Once every line containing "edit" has been counted, report the total for the data and nothing else.
------ Data for the task
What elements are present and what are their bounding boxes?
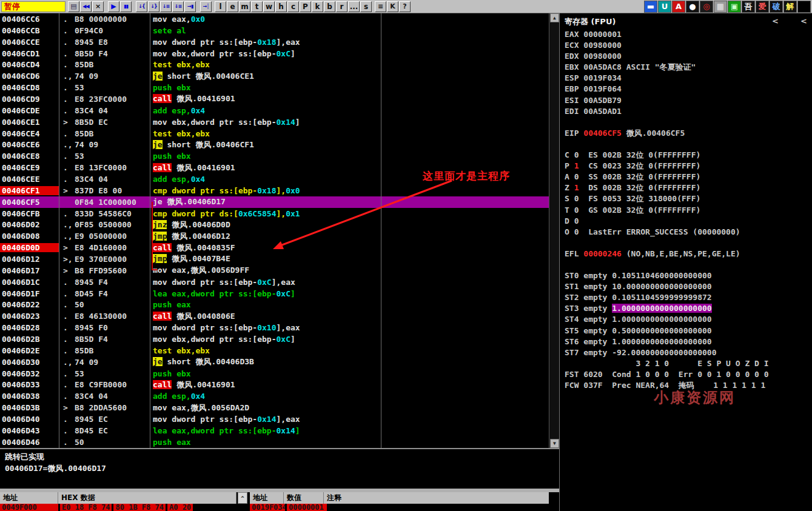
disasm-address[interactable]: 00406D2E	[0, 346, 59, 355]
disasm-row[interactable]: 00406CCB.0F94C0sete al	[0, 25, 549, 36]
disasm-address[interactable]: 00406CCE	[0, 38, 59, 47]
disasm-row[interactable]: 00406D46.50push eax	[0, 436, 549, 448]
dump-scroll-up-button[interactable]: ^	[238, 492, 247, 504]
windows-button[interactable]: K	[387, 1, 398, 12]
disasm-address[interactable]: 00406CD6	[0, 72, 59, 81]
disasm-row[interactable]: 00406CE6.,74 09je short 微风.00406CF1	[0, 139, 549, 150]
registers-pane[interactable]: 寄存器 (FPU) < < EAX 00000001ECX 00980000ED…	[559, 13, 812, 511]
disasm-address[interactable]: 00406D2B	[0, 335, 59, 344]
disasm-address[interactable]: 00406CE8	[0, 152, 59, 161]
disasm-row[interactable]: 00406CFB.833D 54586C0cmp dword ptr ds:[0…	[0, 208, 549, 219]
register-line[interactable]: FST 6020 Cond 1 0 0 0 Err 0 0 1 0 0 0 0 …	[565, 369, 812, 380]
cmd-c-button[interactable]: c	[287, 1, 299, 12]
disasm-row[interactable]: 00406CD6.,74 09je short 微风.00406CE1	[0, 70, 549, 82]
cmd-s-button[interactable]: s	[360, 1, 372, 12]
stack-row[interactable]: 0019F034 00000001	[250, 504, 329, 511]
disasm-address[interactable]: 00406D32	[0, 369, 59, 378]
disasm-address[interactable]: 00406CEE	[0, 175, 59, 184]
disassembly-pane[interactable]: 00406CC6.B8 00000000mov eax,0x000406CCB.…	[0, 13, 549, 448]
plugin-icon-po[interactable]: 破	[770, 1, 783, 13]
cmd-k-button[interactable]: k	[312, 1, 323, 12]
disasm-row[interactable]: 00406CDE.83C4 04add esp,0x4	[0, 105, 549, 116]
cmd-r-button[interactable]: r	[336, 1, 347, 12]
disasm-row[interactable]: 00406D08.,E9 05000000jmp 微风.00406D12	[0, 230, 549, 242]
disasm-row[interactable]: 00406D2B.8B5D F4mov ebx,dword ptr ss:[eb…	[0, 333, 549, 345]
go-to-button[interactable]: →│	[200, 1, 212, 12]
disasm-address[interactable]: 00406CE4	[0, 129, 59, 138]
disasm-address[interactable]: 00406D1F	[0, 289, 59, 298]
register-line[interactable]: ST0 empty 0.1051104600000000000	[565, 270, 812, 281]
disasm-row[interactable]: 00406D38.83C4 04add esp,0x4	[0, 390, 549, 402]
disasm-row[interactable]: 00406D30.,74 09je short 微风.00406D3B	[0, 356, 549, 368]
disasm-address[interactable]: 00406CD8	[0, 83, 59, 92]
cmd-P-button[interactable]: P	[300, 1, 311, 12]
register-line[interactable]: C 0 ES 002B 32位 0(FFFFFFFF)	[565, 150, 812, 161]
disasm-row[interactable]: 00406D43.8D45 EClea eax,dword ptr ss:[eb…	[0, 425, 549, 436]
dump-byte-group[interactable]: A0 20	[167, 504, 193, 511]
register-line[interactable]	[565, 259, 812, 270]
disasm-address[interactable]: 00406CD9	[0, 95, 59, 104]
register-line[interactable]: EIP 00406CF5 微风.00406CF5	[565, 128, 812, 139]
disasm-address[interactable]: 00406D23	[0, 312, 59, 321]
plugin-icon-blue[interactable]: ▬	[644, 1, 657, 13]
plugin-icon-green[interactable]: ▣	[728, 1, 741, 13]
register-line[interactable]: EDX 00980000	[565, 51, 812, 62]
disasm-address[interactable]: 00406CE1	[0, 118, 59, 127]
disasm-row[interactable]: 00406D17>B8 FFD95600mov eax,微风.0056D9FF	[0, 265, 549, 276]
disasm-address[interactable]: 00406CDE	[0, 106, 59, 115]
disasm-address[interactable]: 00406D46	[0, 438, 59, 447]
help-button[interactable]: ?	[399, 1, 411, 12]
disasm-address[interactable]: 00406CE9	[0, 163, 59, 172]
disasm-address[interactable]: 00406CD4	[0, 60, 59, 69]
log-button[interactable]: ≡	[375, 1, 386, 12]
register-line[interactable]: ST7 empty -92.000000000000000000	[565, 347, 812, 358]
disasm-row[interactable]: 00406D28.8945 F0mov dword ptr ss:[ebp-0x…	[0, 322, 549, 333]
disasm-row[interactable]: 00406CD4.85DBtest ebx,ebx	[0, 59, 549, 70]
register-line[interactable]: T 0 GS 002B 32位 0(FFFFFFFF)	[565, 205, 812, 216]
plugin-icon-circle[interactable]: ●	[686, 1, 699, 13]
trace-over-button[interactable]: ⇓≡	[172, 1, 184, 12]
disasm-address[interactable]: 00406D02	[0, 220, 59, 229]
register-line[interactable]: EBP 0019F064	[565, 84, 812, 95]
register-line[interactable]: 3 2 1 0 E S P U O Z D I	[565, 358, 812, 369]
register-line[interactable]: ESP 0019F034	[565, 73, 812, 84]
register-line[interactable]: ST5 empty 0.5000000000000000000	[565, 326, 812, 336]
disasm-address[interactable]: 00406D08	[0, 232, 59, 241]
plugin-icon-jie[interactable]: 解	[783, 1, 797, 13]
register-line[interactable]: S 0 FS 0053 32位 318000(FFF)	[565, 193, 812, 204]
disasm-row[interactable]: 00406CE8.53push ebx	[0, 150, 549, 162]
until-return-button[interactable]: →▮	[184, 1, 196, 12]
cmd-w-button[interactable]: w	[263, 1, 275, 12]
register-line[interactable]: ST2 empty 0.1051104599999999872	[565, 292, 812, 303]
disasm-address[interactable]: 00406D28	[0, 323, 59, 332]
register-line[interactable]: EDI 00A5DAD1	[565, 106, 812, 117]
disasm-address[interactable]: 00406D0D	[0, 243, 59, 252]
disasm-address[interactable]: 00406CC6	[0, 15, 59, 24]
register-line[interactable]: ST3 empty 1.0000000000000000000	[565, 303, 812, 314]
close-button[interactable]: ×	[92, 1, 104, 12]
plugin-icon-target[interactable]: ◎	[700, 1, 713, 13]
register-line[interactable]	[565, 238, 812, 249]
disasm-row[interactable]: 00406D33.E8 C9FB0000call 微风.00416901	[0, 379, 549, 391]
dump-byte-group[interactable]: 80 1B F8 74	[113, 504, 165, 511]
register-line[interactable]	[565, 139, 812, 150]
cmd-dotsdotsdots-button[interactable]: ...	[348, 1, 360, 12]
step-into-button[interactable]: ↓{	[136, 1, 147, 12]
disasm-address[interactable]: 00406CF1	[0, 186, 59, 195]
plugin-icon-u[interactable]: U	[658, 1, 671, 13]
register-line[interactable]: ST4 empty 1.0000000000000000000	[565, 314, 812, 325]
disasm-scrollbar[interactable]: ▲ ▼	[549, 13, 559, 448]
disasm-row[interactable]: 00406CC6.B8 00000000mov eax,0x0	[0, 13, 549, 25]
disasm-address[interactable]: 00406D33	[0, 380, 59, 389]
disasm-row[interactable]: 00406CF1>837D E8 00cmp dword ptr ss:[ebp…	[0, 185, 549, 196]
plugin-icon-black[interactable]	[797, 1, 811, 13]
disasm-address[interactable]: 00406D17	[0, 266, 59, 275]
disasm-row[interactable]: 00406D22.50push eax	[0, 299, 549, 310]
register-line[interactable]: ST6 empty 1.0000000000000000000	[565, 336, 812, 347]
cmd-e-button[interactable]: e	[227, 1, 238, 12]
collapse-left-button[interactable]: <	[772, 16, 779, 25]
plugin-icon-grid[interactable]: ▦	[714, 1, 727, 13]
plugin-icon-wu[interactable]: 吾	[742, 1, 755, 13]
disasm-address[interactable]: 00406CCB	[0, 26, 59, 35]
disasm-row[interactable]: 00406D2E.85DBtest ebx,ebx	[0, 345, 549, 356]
------------
------ Data for the task
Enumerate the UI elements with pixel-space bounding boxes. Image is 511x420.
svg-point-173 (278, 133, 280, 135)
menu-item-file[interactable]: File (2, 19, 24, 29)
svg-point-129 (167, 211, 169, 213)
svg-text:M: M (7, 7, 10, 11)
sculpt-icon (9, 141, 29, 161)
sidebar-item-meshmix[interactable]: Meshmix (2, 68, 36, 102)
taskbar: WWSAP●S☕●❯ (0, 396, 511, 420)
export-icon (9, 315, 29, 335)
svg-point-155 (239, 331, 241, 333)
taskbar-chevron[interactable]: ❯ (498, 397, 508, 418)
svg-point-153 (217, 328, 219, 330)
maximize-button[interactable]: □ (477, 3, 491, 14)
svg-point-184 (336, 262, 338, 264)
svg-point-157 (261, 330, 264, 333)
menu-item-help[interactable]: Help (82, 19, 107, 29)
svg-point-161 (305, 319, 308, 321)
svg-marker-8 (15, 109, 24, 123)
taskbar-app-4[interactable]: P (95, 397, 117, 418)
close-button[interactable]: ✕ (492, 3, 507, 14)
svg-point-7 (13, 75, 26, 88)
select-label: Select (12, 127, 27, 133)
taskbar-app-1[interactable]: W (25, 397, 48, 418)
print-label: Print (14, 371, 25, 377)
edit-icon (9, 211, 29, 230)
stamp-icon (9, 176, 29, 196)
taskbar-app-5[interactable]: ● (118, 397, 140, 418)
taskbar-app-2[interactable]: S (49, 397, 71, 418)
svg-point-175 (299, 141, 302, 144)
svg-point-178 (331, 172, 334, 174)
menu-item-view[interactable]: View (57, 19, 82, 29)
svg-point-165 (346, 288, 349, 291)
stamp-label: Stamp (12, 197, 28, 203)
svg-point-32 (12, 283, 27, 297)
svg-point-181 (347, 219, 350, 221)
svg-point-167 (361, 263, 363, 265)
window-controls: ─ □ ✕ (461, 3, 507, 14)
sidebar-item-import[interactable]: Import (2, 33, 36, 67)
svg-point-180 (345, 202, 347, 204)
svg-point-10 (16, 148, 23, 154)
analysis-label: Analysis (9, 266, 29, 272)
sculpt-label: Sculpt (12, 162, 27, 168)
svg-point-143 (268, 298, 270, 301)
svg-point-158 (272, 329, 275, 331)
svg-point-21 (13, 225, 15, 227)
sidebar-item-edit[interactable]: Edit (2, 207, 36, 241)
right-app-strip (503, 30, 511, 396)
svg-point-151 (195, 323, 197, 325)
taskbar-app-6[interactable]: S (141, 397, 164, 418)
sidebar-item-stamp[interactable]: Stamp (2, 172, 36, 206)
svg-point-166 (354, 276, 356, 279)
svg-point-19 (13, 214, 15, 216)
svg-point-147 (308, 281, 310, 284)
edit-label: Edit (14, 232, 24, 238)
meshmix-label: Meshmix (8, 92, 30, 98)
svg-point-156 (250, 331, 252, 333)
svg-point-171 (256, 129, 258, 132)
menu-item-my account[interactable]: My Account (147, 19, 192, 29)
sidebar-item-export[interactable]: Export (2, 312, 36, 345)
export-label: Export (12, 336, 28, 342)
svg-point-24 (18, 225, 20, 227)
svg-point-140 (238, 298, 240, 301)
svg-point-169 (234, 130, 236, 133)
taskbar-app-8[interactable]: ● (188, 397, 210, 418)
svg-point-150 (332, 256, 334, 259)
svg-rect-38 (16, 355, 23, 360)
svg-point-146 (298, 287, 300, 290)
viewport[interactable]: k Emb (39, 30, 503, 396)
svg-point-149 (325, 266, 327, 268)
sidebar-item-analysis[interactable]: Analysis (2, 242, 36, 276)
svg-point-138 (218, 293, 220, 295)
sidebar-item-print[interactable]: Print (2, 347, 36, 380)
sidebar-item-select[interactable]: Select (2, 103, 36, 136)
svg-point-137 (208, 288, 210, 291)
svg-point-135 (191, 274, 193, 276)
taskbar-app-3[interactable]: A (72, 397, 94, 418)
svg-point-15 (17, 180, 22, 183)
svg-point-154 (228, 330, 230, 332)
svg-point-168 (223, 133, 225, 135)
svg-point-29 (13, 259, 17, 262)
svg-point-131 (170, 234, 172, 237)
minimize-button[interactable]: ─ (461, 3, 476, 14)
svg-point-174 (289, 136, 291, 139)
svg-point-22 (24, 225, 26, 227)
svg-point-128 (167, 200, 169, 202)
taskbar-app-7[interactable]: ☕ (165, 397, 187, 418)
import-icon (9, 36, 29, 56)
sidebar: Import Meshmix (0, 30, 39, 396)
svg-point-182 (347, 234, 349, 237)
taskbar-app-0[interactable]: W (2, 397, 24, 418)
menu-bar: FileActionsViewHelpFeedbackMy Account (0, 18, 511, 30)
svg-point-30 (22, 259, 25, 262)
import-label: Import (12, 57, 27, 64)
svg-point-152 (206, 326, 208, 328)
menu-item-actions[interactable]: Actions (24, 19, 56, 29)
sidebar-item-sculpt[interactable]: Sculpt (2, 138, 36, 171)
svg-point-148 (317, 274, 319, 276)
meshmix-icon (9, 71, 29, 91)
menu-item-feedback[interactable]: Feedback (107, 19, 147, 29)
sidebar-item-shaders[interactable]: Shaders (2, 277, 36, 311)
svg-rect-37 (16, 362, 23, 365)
------------
------ Data for the task
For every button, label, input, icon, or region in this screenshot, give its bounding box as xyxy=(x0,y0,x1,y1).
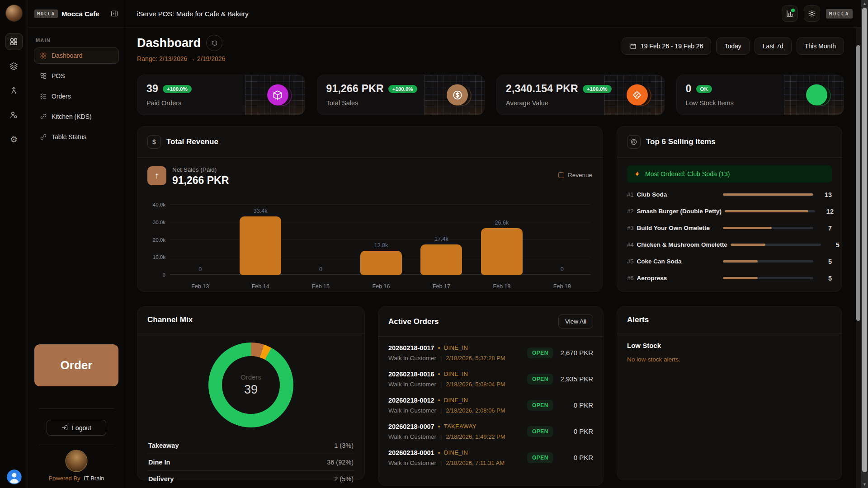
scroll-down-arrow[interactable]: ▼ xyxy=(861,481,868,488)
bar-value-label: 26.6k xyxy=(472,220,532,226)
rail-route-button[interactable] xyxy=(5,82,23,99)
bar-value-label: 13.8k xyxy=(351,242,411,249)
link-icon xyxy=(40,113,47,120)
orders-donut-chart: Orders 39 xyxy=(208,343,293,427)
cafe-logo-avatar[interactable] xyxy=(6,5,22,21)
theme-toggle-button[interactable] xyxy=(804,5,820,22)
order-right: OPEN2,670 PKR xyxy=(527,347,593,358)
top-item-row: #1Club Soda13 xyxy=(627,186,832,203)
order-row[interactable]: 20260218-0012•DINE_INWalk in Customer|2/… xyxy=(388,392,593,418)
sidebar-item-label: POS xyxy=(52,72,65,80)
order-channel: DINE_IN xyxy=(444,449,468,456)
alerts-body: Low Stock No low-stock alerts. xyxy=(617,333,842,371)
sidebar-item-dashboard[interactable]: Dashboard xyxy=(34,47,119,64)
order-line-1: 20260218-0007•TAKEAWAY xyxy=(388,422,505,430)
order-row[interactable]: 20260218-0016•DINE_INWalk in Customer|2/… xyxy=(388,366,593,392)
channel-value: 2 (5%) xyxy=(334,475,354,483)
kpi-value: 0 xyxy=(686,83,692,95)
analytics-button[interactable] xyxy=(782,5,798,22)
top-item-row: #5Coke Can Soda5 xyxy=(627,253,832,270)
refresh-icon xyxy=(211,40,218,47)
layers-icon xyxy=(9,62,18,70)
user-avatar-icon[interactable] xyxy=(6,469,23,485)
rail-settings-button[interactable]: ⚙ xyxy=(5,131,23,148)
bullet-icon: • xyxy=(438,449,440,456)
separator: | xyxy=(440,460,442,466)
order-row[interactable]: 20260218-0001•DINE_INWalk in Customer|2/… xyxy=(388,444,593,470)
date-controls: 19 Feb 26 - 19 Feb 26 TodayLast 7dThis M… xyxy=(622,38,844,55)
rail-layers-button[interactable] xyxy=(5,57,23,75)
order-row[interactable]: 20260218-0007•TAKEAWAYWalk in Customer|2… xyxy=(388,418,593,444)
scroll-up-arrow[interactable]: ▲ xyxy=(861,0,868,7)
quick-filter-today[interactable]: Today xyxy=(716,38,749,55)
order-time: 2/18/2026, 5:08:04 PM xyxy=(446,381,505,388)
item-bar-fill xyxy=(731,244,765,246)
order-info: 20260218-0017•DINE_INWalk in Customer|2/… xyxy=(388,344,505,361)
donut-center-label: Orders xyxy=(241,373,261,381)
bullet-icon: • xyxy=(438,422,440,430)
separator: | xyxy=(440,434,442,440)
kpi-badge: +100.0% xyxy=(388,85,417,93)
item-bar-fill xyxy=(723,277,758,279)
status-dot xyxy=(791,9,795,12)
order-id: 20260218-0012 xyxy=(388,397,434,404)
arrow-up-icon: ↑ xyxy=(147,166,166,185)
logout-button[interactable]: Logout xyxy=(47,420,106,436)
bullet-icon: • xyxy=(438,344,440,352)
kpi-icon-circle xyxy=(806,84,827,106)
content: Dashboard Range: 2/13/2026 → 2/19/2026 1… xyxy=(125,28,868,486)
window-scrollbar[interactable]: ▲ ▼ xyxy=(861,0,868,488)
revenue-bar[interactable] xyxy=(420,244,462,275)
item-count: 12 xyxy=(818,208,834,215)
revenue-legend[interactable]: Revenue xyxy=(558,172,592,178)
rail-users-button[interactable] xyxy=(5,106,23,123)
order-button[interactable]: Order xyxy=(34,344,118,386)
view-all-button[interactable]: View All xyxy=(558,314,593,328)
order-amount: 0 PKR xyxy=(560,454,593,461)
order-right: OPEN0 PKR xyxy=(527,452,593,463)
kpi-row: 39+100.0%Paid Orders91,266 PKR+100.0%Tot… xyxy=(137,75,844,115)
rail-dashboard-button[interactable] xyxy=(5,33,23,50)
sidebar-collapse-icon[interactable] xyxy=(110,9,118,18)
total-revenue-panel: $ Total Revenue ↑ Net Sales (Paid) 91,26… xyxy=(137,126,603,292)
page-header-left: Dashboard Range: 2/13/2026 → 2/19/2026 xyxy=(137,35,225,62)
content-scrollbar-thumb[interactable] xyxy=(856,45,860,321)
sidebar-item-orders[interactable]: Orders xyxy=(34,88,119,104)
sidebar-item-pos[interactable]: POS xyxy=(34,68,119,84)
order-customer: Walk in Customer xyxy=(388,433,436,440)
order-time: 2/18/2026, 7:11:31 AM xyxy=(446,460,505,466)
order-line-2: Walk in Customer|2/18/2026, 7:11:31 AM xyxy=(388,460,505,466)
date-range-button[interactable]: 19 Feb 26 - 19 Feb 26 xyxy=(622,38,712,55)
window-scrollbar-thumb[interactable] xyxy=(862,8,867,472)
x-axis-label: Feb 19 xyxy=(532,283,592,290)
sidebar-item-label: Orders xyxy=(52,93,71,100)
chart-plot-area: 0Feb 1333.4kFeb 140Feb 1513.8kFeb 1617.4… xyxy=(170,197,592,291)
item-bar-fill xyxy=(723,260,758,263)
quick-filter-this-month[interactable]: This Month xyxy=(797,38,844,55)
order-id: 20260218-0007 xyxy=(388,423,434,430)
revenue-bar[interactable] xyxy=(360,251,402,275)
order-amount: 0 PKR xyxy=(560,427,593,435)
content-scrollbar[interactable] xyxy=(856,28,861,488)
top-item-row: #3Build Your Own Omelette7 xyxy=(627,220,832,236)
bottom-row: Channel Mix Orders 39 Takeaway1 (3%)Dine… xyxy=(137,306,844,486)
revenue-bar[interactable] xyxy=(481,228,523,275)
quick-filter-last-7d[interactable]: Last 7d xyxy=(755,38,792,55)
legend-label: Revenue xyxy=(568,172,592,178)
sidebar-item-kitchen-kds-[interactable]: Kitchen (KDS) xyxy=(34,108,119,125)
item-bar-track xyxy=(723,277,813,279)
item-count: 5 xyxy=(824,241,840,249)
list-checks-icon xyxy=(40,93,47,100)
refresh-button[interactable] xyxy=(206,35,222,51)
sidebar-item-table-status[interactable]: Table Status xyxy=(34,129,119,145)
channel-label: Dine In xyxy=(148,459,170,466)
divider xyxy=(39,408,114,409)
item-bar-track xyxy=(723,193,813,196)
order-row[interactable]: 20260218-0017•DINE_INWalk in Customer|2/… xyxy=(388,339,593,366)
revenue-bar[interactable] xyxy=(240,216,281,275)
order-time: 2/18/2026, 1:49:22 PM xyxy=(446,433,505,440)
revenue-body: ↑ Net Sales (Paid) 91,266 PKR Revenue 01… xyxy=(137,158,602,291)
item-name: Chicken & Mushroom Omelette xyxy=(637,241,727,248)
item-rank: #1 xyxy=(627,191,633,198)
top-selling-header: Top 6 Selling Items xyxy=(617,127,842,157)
------------
◆ Output of the exercise ◆
3